In [ ]:
# default_exp inference.sequence_classification

Sequence Classification

Sequence Classification API for Transformers and Flair

In [ ]:
#hide
from nbverbose.showdoc import *
from fastcore.test import *
In [ ]:
#export
import logging
from typing import List, Dict, Union, Tuple, Callable
from collections import defaultdict, OrderedDict
from pathlib import Path

import torch
from torch import nn
from torch.utils.data import TensorDataset, DataLoader
import datasets
from datasets import ClassLabel
from sklearn.metrics import accuracy_score, precision_recall_fscore_support
from flair.data import Sentence, DataPoint
from flair.models import TextClassifier
from transformers import (
    AutoTokenizer,
    AutoModelForSequenceClassification,
    PreTrainedTokenizer,
    PreTrainedModel,
    BertPreTrainedModel,
    DistilBertPreTrainedModel,
    XLMPreTrainedModel,
    XLNetPreTrainedModel,
    ElectraPreTrainedModel,
    BertForSequenceClassification,
    XLNetForSequenceClassification,
    AlbertForSequenceClassification,
    TrainingArguments,
    Trainer,
)

from adaptnlp.model import AdaptiveModel
from adaptnlp.model_hub import HFModelResult, FlairModelResult

from fastcore.basics import risinstance
from fastcore.xtras import Path
from adaptnlp.result import DetailLevel, SentenceResult

from torch import tensor
In [ ]:
#export
logger = logging.getLogger(__name__)
In [ ]:
#export
class SequenceResult(SentenceResult):
    "A result class designed for Sequence Classification models"
    def __init__(
        self, 
        sentences:List[Sentence], # A list of flair `Sentence`'s
        class_names:list = None # A potential list of class names
    ):
        super().__init__(sentences)
        self.classes = sentences[0].get_label_names()
        self.class_names = class_names

    @property
    def probabilities(self) -> List[List[tensor]]:
        """
        The probabilities returned for each classification
        """
        return torch.stack([tensor(list(map(lambda x: x.score, i.get_labels()))) for i in self._sentences], dim=0)

    @property
    def predictions(self) -> List[str]:
        """
        A list of the best classification for each input
        """
        if self.class_names is not None:
            return [self.class_names[p.argmax()] for p in self.probabilities]
        return [max(s.labels, key=lambda x: x.score).value for s in self._sentences]

    def to_dict(
        self, 
        detail_level:DetailLevel=DetailLevel.Low # A level of detail to return
    ) -> dict:
        "Return `self` as a dictionary"
        o = {
            'sentences':self.inputs,
            'predictions':self.predictions,
            'probs':self.probabilities
        }
        if detail_level == 'medium' or detail_level == 'high':
            # Add a dictionary of sentence and probabilities, and return the vocab
            o['pairings'] = OrderedDict({
                s:probs for (s,probs) in zip(self.inputs, self.probabilities)
            })
            o['classes'] = self.classes

        if detail_level == 'high':
            # Add original `Sentences`
            o['sentences'] = self._sentences
        return o
In [ ]:
show_doc(SequenceResult.probabilities)

SequenceResult.probabilities[source]

The probabilities returned for each classification

In [ ]:
show_doc(SequenceResult.predictions)

SequenceResult.predictions[source]

A list of the best classification for each input

In [ ]:
show_doc(SequenceResult.to_dict)

SequenceResult.to_dict[source]

SequenceResult.to_dict(detail_level:DetailLevel='low')

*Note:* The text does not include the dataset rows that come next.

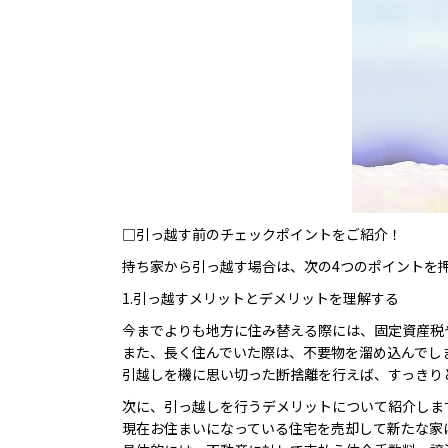
□引っ越す前のチェックポイントをご紹介！
持ち家から引っ越す場合は、次の4つのポイントを
1.引っ越すメリットとデメリットを理解する
今までよりも地方に住み替える際には、固定資産税
また、長く住んでいた際は、不要物を溜め込んでし
引越しを機に思い切った断捨離を行えば、すっきり
次に、引っ越しを行うデメリットについて紹介しま
現在お住まいになっている住宅を売却して新たな家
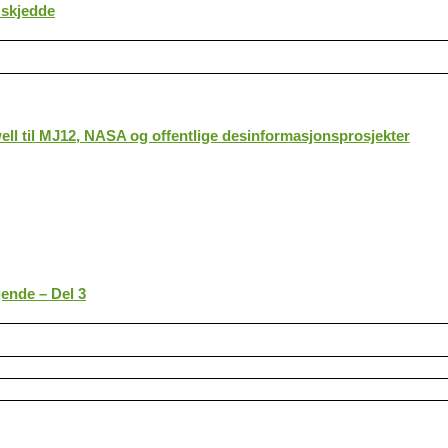
 skjedde
ll til MJ12, NASA og offentlige desinformasjonsprosjekter
gende – Del 3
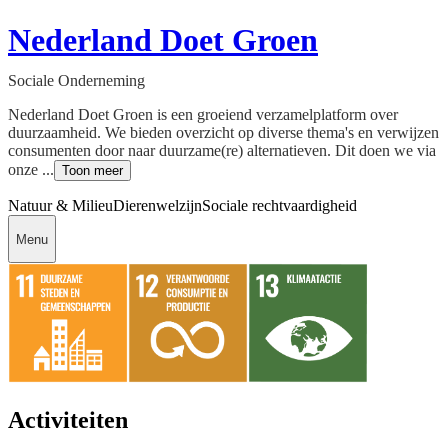
Nederland Doet Groen
Sociale Onderneming
Nederland Doet Groen is een groeiend verzamelplatform over
duurzaamheid. We bieden overzicht op diverse thema's en verwijzen
consumenten door naar duurzame(re) alternatieven. Dit doen we via
onze ...
Toon meer
Natuur & Milieu
Dierenwelzijn
Sociale rechtvaardigheid
Menu
Activiteiten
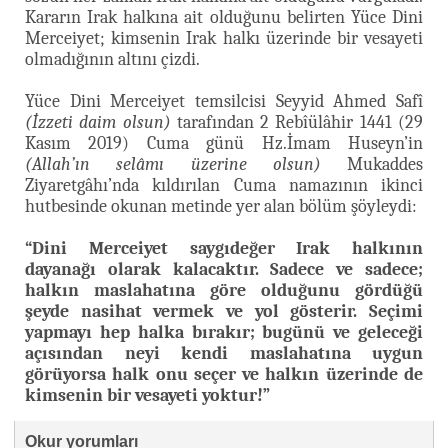
Kararın Irak halkına ait olduğunu belirten Yüce Dini
Merceiyet; kimsenin Irak halkı üzerinde bir vesayeti
olmadığının altını çizdi.
Yüce Dini Merceiyet temsilcisi Seyyid Ahmed Safî
(İzzeti daim olsun)
tarafından 2 Rebîülâhir 1441 (29
Kasım 2019) Cuma günü Hz.İmam Huseyn’in
(Allah’ın selâmı üzerine olsun)
Mukaddes
Ziyaretgâhı’nda kıldırılan Cuma namazının ikinci
hutbesinde okunan metinde yer alan bölüm şöyleydi:
“Dini Merceiyet saygıdeğer Irak halkının
dayanağı olarak kalacaktır. Sadece ve sadece;
halkın maslahatına göre olduğunu gördüğü
şeyde nasihat vermek ve yol gösterir. Seçimi
yapmayı hep halka bırakır; bugünü ve geleceği
açısından neyi kendi maslahatına uygun
görüyorsa halk onu seçer ve halkın üzerinde de
kimsenin bir vesayeti yoktur!”
Okur yorumları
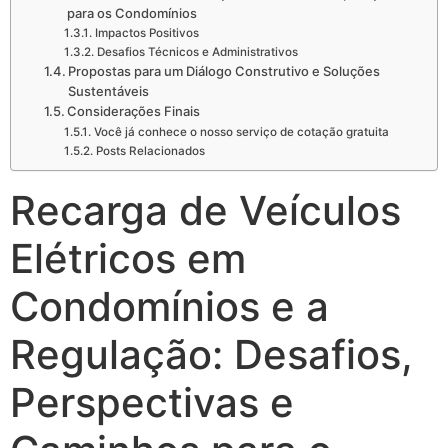
para os Condomínios
Impactos Positivos
Desafios Técnicos e Administrativos
Propostas para um Diálogo Construtivo e Soluções
Sustentáveis
Considerações Finais
Você já conhece o nosso serviço de cotação gratuita
Posts Relacionados
Recarga de Veículos
Elétricos em
Condomínios e a
Regulação: Desafios,
Perspectivas e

Return self as a dictionary

Parameters:

  • detail_level : <class 'fastcore.basics.DetailLevel'>, optional

    A level of detail to return

Returns:

  • <class 'dict'>
In [ ]:
#export
class TransformersSequenceClassifier(AdaptiveModel):
    "Adaptive model for Transformer's Sequence Classification Model"

    def __init__(
        self, 
        tokenizer: PreTrainedTokenizer, # A tokenizer object from Huggingface's transformers (TODO)and tokenizers
        model: PreTrainedModel # A transformers Sequence Classification model
    ):
        # Load up model and tokenizer
        self.tokenizer = tokenizer
        super().__init__()
        self.set_model(model)

        # Load empty trainer
        self.trainer = None

        # Setup cuda and automatic allocation of model
        self.device = torch.device('cuda' if torch.cuda.is_available() else 'cpu')
        self.model.to(self.device)

    @classmethod
    def load(
        cls, 
        model_name_or_path: Union[HFModelResult, str] # A key string of one of Transformer's pre-trained Sequence Classifier Model or a `HFModelResult`
    ) -> AdaptiveModel:
        "Class method for loading and constructing this classifier"
        if isinstance(model_name_or_path, HFModelResult): model_name_or_path = model_name_or_path.name
        tokenizer = AutoTokenizer.from_pretrained(model_name_or_path, use_fast=True)
        model = AutoModelForSequenceClassification.from_pretrained(model_name_or_path)
        classifier = cls(tokenizer, model)
        return classifier

    def predict(
        self,
        text: Union[List[Sentence], Sentence, List[str], str], # Sentences to run inference on
        mini_batch_size: int = 32, # Mini batch size
        **kwargs, # Optional arguments for the Transformers classifier
    ) -> List[Sentence]: # Returns a list of `Sentence` predictions
        "Predict method for running inference using the pre-trained sequence classifier model"
        id2label = self.model.config.id2label
        sentences = text
        results: List[Sentence] = []

        if not sentences: return sentences

        if risinstance([DataPoint, str], sentences):
            sentences = [sentences]

        # filter empty sentences
        if isinstance(sentences[0], Sentence):
            sentences = [sentence for sentence in sentences if len(sentence) > 0]
        if len(sentences) == 0:
            return sentences

        # reverse sort all sequences by their length
        rev_order_len_index = sorted(
            range(len(sentences)), key=lambda k: len(sentences[k]), reverse=True
        )
        original_order_index = sorted(
            range(len(rev_order_len_index)), key=lambda k: rev_order_len_index[k]
        )

        reordered_sentences: List[Union[DataPoint, str]] = [
            sentences[index] for index in rev_order_len_index
        ]

        # Turn all Sentence objects into strings
        if isinstance(reordered_sentences[0], Sentence):
            str_reordered_sentences = [
                sentence.to_original_text() for sentence in sentences
            ]
        else:
            str_reordered_sentences = reordered_sentences

        dataset = self._tokenize(str_reordered_sentences)
        dl = DataLoader(dataset, batch_size=mini_batch_size)
        predictions: List[Tuple[str, float]] = []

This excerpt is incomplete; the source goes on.